Yo supe de la imposibilidad de hablar aquí de arte, de paisaje o de literatura. Entonces me di la tarea de hablar de poesía que a la vez es arte, literatura y paisaje. Por eso me tomo la libertad de pintar como Maikel y escribir como Coetzee, porque al fin de cuentas solo los tres sabemos de qué estamos hablando.

Alguien contó una vez sobre un hombre que masajea unos pies desechos por la tortura. Yo vi en el cuadro “Y me curabas los pies…” que uno de los dos hombres montados a caballos dirigiéndose hacia la montaña era el mismo hombre que devolvió a los bárbaros los pies torturados que amó. Yo encontré a Coetzee antes que Maikel, aunque Coetzee encontró la montaña en el mismo segundo que Maikel. Ambos emprendieron el viaje, uno hacia las tierras movibles de los bárbaros; el otro, hacia la punta límite de la isla. La sierra y el desierto, como uno solo. El paisaje se dispersa en la yerba y la arena. La arena de la sierra, la yerba del desierto, son dos latas de pintura desplayadas en un lienzo oscuro bajo la noche.

“Caminé treinta y cinco kilómetros desde Mota, pueblo que pertenece a Pilón, a la Plata en Santiago, doce horas de camino en la noche”, me cuenta el granmense en una de sus experiencias de viajes sorprendentes, que cinco segundos más tarde resulta ser la adversidad de haber tomado el ómnibus equivocado. El de Esperando a los bárbaros vagó tres semanas por el desierto: “Camino hasta que no puedo dar un paso más; entonces a duras penas subo a la montura, me arrebujo en el abrigo y hago adelantarse a uno de los hombres para que asuma la tarea de guiarnos por la senda semioculta”. Ambos se ampollaron, nadaron como peces en un puñado de polvo. Ambos son perros callejeros que aúllan a la luna menguante. Ambos son de la tierra que pisan, de la tierra sin nombre, como la baldía. De pieles oscuras orientales.

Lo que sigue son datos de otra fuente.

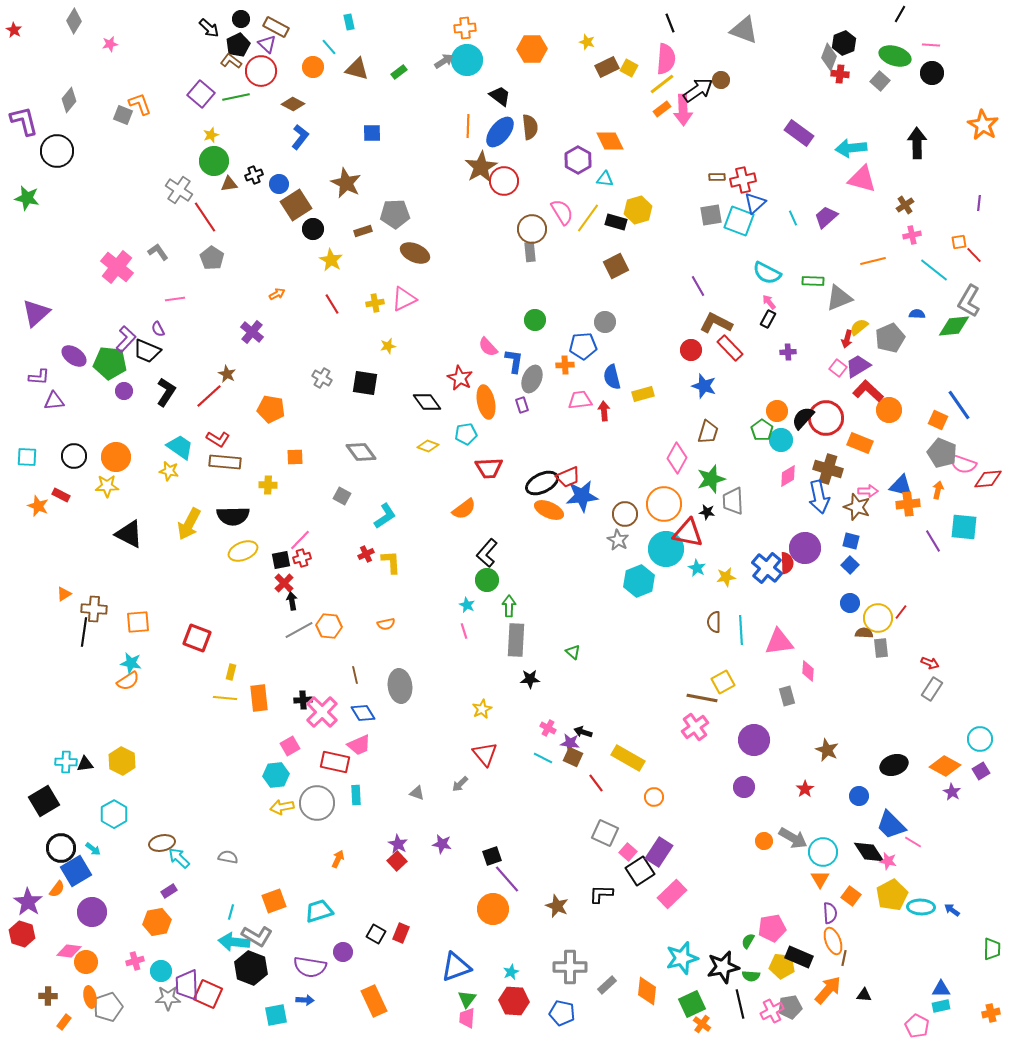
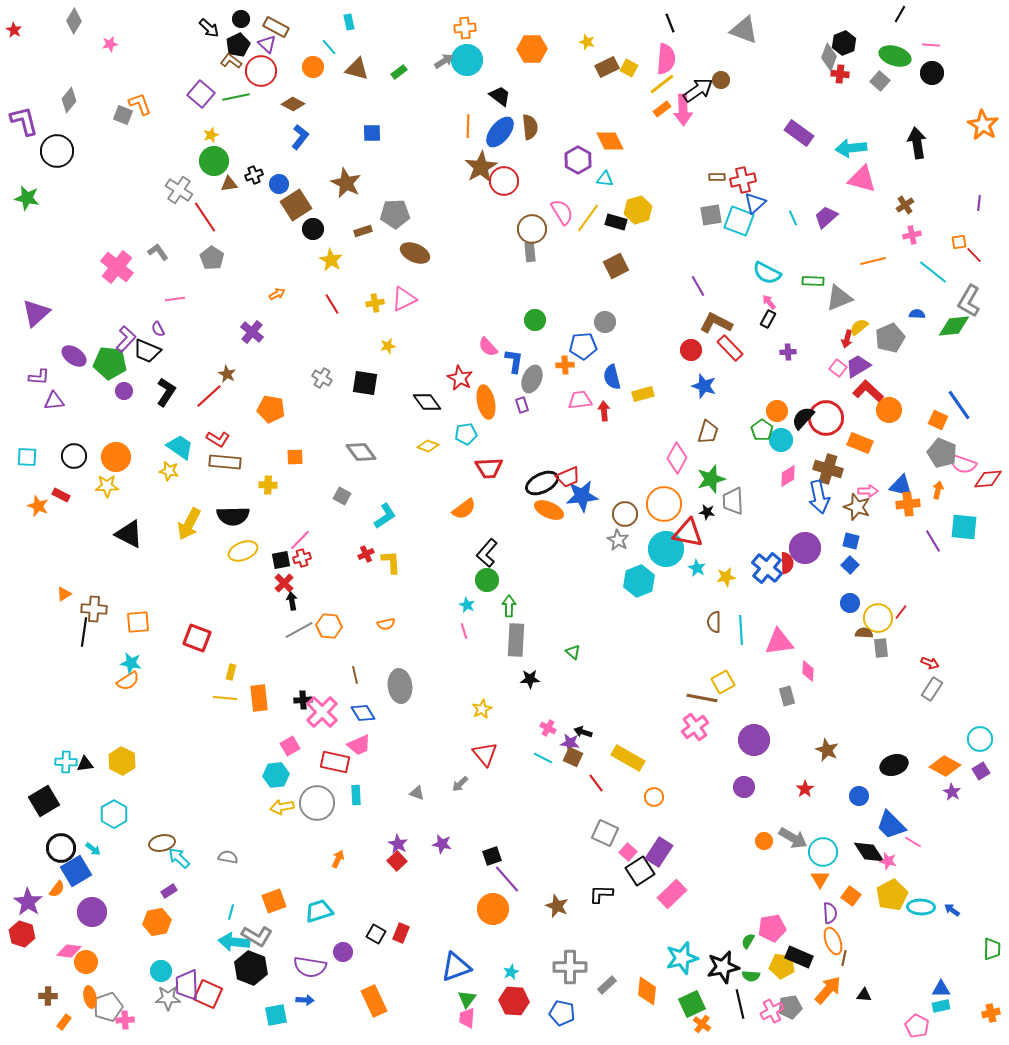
black arrow at (917, 143): rotated 8 degrees counterclockwise
cyan line at (934, 270): moved 1 px left, 2 px down
pink cross at (135, 961): moved 10 px left, 59 px down; rotated 12 degrees clockwise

En las pinturas de Maikel Sotomayor hay una sed de agua sucia, de la que se toma en las palmas de las manos. Así, las pinturas como manos cayosas de desenfundar sables o de montar caballos. Las pinturas, exactamente, como samuráis, guajiros o nómadas. Son cuadros sin rumbos, bárbaros, de cabelleras negras por la cintura, desaliñados. Son cuadros de manos grandes y de pequeñas estaturas, fuertes pero dóciles. Son pinturas para amar, de alguna manera huraña, recostado a un horcón seco.

De igual manera Coetzee enamora con unas manos viejas metidas en una palangana de agua caliente, lavando los pies deformados de la indomable bárbara. El dedo que recorre el tobillo roto, el mismo dedo que recorre el rostro duro, de pómulos pronunciados y boca ancha. Duele y hace frio. Cree que el amor es libre y no pertenece a nadie. Riega el tronco seco, aunque sepa que está seco: “Le cojo el rostro entre las manos y miro fijamente el centro sin vida de sus ojos, desde donde mi imagen gemela me devuelve solemnemente la mirada”; y lo deja a su suerte.

El suelo negro y las sombras grisáceas de Maikel convergen en el rojo cobrizo de los atardeceres de Coetzee. Para qué hablar de colores, si ambos entienden de atmósferas nostálgicas y silenciosas. Aunque vívidos, los acontecimientos en sus narraciones se tornan cadenciosos con un ritmo serpenteante que acecha a cualquier espectador noctámbulo. La sospecha de que alguien observa, está detrás de cada capa de pintura gruesa o de cada muro. Las líneas de textos difusos en las piezas de Maikel son el anclaje a la sugestión poética, así como los sueños fugaces de los personajes de Coetzee. No se trata de ironías y juegos pretenciosos, sino de la más pura humildad en demostrar con una maestría ocultista las carencias y debilidades humanas.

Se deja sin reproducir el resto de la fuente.